While this is not a conversation to have on the first few dates, it is important he knows about your future desires before either of you commit to an exclusive relationship.
This way neither of you will be wasting the other’s time if marriage is not even on the table as a future possibility.
Assuming you’ve been in an exclusive monogamous relationship for a reasonable length of time (your personal definition of months or years, not weeks) and he seems content to carry on like this indefinitely, it’s time to re-visit your desires.
You could say something like, “I’m feeling a bit confused lately and would like to check-in with you to see if we're on the same page. I love our relationship and the life we’ve been living together. I also want you to know I’m not going to be happy with continuing to just be boyfriend and girlfriend forever. I’m wondering how you feel about where our relationship is going.”
Stop, breathe and say nothing to give him a chance to respond. His response will tell you everything you need to know to move ahead with your life.
2. Stop accepting lame excuses
If he says he’s not ready for marriage, please know he’s probably not being honest with you. What he really means is he’s not ready for marriage with you.
Yes, it is personal to you because if you’ve had a balanced relationship with emotional, intellectual, spiritual and physical intimacy he wouldn’t be making excuses, he’d be making plans for your permanent future together.
It’s better for you to know now, regardless of the length of time you’ve given the relationship. Express your gratitude for his willingness to talk with you about this subject and let him know you’ll be giving your relationship with him serious thought right away.

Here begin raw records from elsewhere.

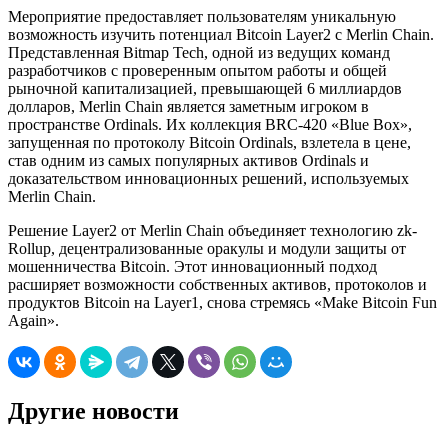
Мероприятие предоставляет пользователям уникальную
возможность изучить потенциал Bitcoin Layer2 с Merlin Chain.
Представленная Bitmap Tech, одной из ведущих команд
разработчиков с проверенным опытом работы и общей
рыночной капитализацией, превышающей 6 миллиардов
долларов, Merlin Chain является заметным игроком в
пространстве Ordinals. Их коллекция BRC-420 «Blue Box»,
запущенная по протоколу Bitcoin Ordinals, взлетела в цене,
став одним из самых популярных активов Ordinals и
доказательством инновационных решений, используемых
Merlin Chain.
Решение Layer2 от Merlin Chain объединяет технологию zk-
Rollup, децентрализованные оракулы и модули защиты от
мошенничества Bitcoin. Этот инновационный подход
расширяет возможности собственных активов, протоколов и
продуктов Bitcoin на Layer1, снова стремясь «Make Bitcoin Fun
Again».
Другие новости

Make sure he knows your desires have not changed and you’ll be quickly making important decisions to move forward with your life, quite possibly without him.
No demands, no ultimatums — they never work out long-term. Be sure you feel confident and truly ready to accept the outcome before you have this crucial conversation.
3. Start making new plans
This means you must be ready to part ways and live your own life. Find your own measure of happiness. Keep your options open. Don’t give up hope that there is a match for you.

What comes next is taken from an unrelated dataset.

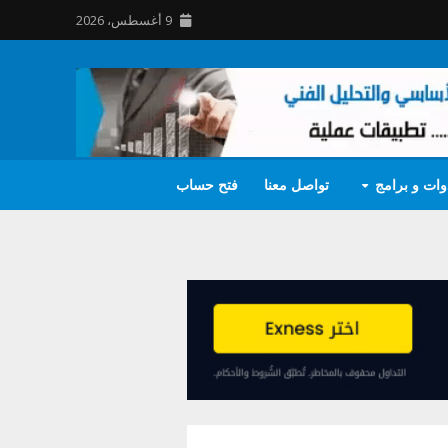
9 أغسطس، 2026
وات و برامج
تواصل معنا
فتح حساب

I know you’ve invested everything in this relationship and now it’s time to show yourself that you matter, your future matters and you’re unwilling to hang-out any longer in this indefinite limbo-land, hoping and praying he’ll have a change of heart. That’s unlikely to happen.
If he says reluctantly, "okay, let’s get married," please know his lack of enthusiasm will be toxic to your future together. Do you really want to marry someone who acts like he's being led off to prison?

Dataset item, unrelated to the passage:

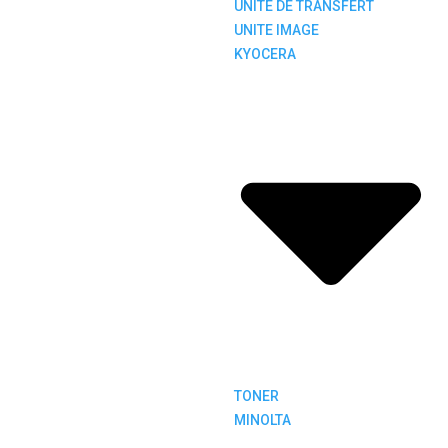
UNITE DE TRANSFERT
UNITE IMAGE
KYOCERA
TONER
MINOLTA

A mature man who is head-over-heels in love with you will be overjoyed at the thought of spending the rest of his life with you as husband and wife. Don’t settle for a quick, “okay let’s put a ring on it,“ or “Let’s get married.”
You want a real proposal and so does he. Most men love being romantic, especially with a woman who responds joyfully at his heartfelt gestures.
Remember, you can’t answer a question you haven’t been asked. It doesn’t have to be fancy, super expensive or exotic, but his proposal does have to be genuine and come from a place of love and desire, not demand.